Article mis en ligne le mardi 6 novembre 2018

Le procès des « 7 de Briançon », poursuivis après leur participation à une manifestation contre l’action à la frontière des militants d’extrême-droite de Génération identitaire, démarre ce 8 novembre. Le tout sur fond de crise franco-italienne, après l’intrusion récente côté italien de gendarmes français refoulant des migrants. Au quotidien, sur les chemins alpins qui relient les deux pays, les réfugiés voient leurs droits piétinés, subissent des courses poursuites dangereuses, des humiliations et même des violences de la part des forces de l’ordre. Du point de vue des migrants, peut-on encore parler d’État de droit ?

« Nous gérons ensemble une frontière commune et il y a ponctuellement, des deux côtés, de petits incidents regrettables. » Par ces mots diffusés dans la presse le 16 octobre, l’Élysée tentait de minimiser une crise diplomatique en train de gonfler avec l’Italie [1]. Le 12 octobre, deux gendarmes français étaient surpris par la police italienne sur la commune de Clavière, en train de déposer en camionnette, côté italien, deux réfugiés, ce qui déclencha l’ire de Matteo Salvini, le ministre de l’Intérieur issu du parti d’extrême droite La Ligue. Résultat, depuis le 20 octobre, des patrouilles de la police italienne gardent la frontière à l’entrée du village de Clavière, sur la route de Briançon à Turin.

Cette frontière a vu passer, depuis un peu plus de deux ans, des milliers d’exilés à la recherche d’un avenir meilleur. Pour éviter les forces de l’ordre et le poste de la police aux frontières (Paf) de Montgenèvre, les migrants traversent à pied, par le col de l’Échelle (1762 m) et, surtout depuis l’hiver dernier, par le col de Montgenèvre (1854 m). Quand ils sont arrêtés, ils sont ramenés côté italien.

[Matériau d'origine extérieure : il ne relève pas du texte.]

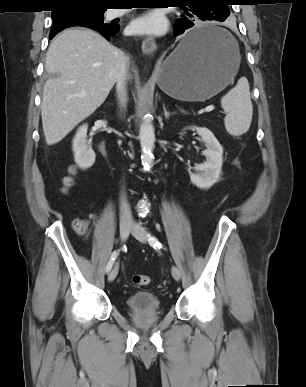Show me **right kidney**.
Instances as JSON below:
<instances>
[{"instance_id":"right-kidney-1","label":"right kidney","mask_w":306,"mask_h":387,"mask_svg":"<svg viewBox=\"0 0 306 387\" xmlns=\"http://www.w3.org/2000/svg\"><path fill=\"white\" fill-rule=\"evenodd\" d=\"M87 130V124L79 127L72 145L74 160L81 169L90 168L96 158L94 151L87 144Z\"/></svg>"}]
</instances>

La grande majorité retente alors la traversée, une deuxième, une troisième... et même parfois une dixième fois, jusqu’à atteindre Briançon, un peu plus bas côté français. Le Refuge solidaire, lieu de premier accueil qui y est mis à disposition par la Communauté de communes, a hébergé un peu plus de 6250 personnes depuis son ouverture en juillet 2017 [2]. Depuis des mois, des associations, notamment Tous migrants, dénoncent régulièrement des pratiques policières violentes et illégales qui poussent les exilés à prendre toujours plus de risques en altitude.

Saisis de cette alerte nous avons enquêté, autour de la frontière, sur ces possibles violences policières. Fin août une première fois, puis fin septembre et début octobre, nous avons d’abord circulé sur ces chemins en simples promeneurs. Nous avons ensuite complété nos observations par le recueil de plusieurs dizaines de récits d’exilés et de témoins oculaires. Enfin, des rapports d’ONG viennent confirmer la litanie des « incidents regrettables » constatés.

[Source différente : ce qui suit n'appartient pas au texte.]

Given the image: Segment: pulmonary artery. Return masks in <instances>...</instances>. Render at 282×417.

Tourisme de masse et rejet des migrants

Depuis les attentats de novembre 2015, la France a rétabli les contrôles à sa frontière avec l’Italie. Ce qui se joue au cœur de la station de Montgenèvre apparaît comme un concentré des inégalités du monde. Skis aux pieds en hiver ou club de golf à la main en été, les touristes passent d’un pays à l’autre à leur guise. La traversée de Clavière à Briançon se fait sur 16 kilomètres de chemins balisés. Pour un randonneur un peu expérimenté, c’est une belle demi-journée. Mais les migrants peuvent être amenés à prendre d’autres itinéraires, parfois plus en altitude, sur une durée de plusieurs jours, soumis aux dangers des accidents de terrain, du froid, de la déshydratation...

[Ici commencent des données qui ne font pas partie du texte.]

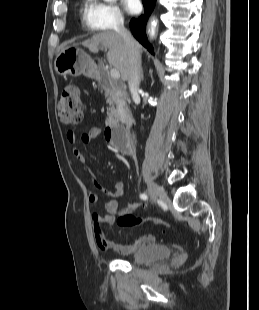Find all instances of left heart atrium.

Fatigués, ils descendent parfois à Montgenèvre, tels des papillons de nuit. Là, quelques habitants les mettent à l’abri. D’autres les dénoncent. « Je suis allé à un restaurant. Je demande : "Est-ce qu’il y a le numéro d’un taxi, je voudrais partir à la croix-rouge" », nous raconte Abdoulaye*, un Guinéen de 19 ans. Sans l’inquiéter, son interlocuteur le fait patienter. C’est finalement la police qui est venue le récupérer... D’autres s’offusquent des vêtements abandonnés en route par les migrants, en quantité pourtant infime par rapport aux deux tonnes de déchets déversés par les touristes sur les pistes de Montgenèvre, ramassés par des bénévoles au début de l’été.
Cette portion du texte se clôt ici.